WHAT IS BEING ASKED:
Check every line below for the string "Club", and copy the lines that contain it.

INFORMATION SUPPLIED:
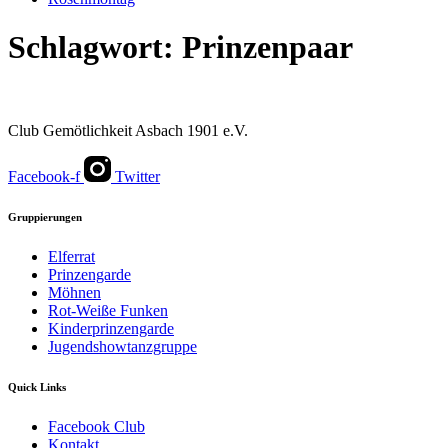
Schlagwort:
Prinzenpaar
Club Gemötlichkeit Asbach 1901 e.V.
Facebook-f
Twitter
Gruppierungen
Elferrat
Prinzengarde
Möhnen
Rot-Weiße Funken
Kinderprinzengarde
Jugendshowtanzgruppe
Quick Links
Facebook Club
Kontakt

SOLUTION TO THIS PROBLEM:
Club Gemötlichkeit Asbach 1901 e.V.
Facebook Club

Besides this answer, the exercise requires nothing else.